Littérature

Estelle Sarah Bulle, Là où les chiens aboient par la queue

Estelle Sarah Bulle, Là où les chiens aboient par la queue

Dans la famille Ezechiel, c’est Antoine qui mène le jeu. Avec son «nom de savane», choisi pour embrouiller les mauvais esprits, ses croyances baroques et son sens de l’indépendance, elle est la plus indomptable de la fratrie. Ni Lucinde ni Petit-Frère ne sont jamais parvenus à lui tenir tête. Mais sa mémoire est comme une mine d’or.

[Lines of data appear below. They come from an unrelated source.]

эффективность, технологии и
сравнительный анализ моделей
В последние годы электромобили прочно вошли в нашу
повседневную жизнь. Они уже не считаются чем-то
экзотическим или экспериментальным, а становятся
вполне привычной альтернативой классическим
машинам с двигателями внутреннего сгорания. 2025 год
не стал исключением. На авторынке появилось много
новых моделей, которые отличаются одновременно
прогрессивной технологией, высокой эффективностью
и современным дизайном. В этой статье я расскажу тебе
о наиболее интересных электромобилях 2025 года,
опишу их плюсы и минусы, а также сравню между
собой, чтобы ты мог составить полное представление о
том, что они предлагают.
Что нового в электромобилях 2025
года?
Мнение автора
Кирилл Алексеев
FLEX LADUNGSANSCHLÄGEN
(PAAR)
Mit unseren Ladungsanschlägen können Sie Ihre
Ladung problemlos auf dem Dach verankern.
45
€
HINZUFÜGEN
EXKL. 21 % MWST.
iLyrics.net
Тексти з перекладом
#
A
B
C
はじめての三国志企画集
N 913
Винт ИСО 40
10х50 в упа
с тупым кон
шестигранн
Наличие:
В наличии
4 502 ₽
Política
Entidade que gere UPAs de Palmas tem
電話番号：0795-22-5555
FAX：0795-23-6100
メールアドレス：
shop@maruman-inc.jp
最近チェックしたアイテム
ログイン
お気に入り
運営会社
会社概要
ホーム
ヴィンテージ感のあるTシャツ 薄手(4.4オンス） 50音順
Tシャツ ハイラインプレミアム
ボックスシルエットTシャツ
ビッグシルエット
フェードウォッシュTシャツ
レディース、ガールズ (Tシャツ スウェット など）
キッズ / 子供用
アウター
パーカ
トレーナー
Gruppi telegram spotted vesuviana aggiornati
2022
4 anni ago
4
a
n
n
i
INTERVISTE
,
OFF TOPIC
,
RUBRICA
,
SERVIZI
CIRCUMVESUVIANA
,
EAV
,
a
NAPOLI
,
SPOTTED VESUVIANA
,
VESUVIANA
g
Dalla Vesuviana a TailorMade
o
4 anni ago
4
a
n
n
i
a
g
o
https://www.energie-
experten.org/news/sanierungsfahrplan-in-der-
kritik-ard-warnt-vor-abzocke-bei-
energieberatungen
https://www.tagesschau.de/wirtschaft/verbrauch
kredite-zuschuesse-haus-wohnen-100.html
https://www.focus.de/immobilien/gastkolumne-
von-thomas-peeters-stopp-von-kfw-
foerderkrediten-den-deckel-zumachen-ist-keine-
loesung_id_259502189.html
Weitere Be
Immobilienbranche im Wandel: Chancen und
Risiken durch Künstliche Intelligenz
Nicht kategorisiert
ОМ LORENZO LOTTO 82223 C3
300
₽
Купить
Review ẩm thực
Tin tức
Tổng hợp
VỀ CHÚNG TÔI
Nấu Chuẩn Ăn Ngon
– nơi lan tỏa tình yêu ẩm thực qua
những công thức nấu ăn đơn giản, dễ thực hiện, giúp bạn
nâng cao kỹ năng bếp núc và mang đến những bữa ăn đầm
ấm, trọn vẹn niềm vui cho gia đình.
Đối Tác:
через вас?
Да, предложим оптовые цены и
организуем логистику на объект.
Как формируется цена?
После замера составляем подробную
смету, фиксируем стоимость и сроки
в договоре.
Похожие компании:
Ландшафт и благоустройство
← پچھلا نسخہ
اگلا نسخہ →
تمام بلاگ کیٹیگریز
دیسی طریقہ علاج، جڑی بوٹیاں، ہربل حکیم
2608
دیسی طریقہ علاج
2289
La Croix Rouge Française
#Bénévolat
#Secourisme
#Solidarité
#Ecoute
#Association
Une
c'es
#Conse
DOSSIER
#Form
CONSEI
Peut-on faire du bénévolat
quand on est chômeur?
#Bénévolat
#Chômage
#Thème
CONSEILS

En jaillissent mille souvenirs-pépites que la nièce, une jeune femme née en banlieue parisienne et tiraillée par son identité métisse, recueille avidement. Au fil des conversations, Antoine fait revivre pour elle l’histoire familiale qui épouse celle de la Guadeloupe depuis la fin des années 40: l’enfance au fin fond de la campagne, les splendeurs et les taudis de Pointe-à-Pitre, le commerce en mer des Caraïbes, l’inéluctable exil vers la métropole…

Intensément romanesque, porté par une langue vive où affleure une pointe de créole, « Là où les chiens aboient par la queue » embrasse le destin de toute une génération d’Antillais pris entre deux mondes.

Prix Carbet de la Caraïbe et du Tout-Monde 2018

Éditeur original : Liana Levi

Critiques

  • Estelle-Sarah Bulle joue avec le rythme de la phrase, la création de mots, mais elle cherche aussi à nous ouvrir les yeux sur le monde. […] La poésie facétieuse d’Estelle-Sarah Bulle est une manière délicate de parler d’exil et de faire connaître aux lecteurs des événements historiques méconnus.
    Telerama, Christine Ferniot, 23 septembre 2018
  • Estelle-Sarah Bulle a puisé dans sa propre histoire et apprivoisé le créole de ses aïeux pour écrire ce tendre récit des origines. […] Son livre est une épopée poétique et politique, un puissant hommage aux « sang-mélangé » et à la résilience des déracinés.
    La Croix, Jeanne Ferney, 6 septembre 2018
  • Le génie de « Là où les chiens aboient par la queue » tient d’abord à cette trouvaille : un prénom masculin imaginé pour celle qui associait une féminité flamboyante à une liberté d’allure et de vie qu’on ne prête qu’aux hommes.
    Libération, Claire Devarrieux, 14 septembre 2018
  • Dans « Là où les chiens aboient par la queue », dont la forme chorale rend hommage au « Tandis que j’agonise de Faulkner », Estelle-Sarah Bulle confronte la diversité des voix, des expériences, et comble une lacune de l’Histoire.
    L’Humanité, Sophie Joubert, 24 août 2018
  • Estelle-Sarah Bulle décrit l’archipel dans les années 1950, rendu exsangue par le régime de Vichy ; montre la diversité de la population; donne à entendre la beauté du créole et l’imagination flamboyante des croyances anciennes. Et, chemin faisant, elle remonte le cours cahotant de la vie d’une Antillaise jusqu’au 18e arrondissement de Paris.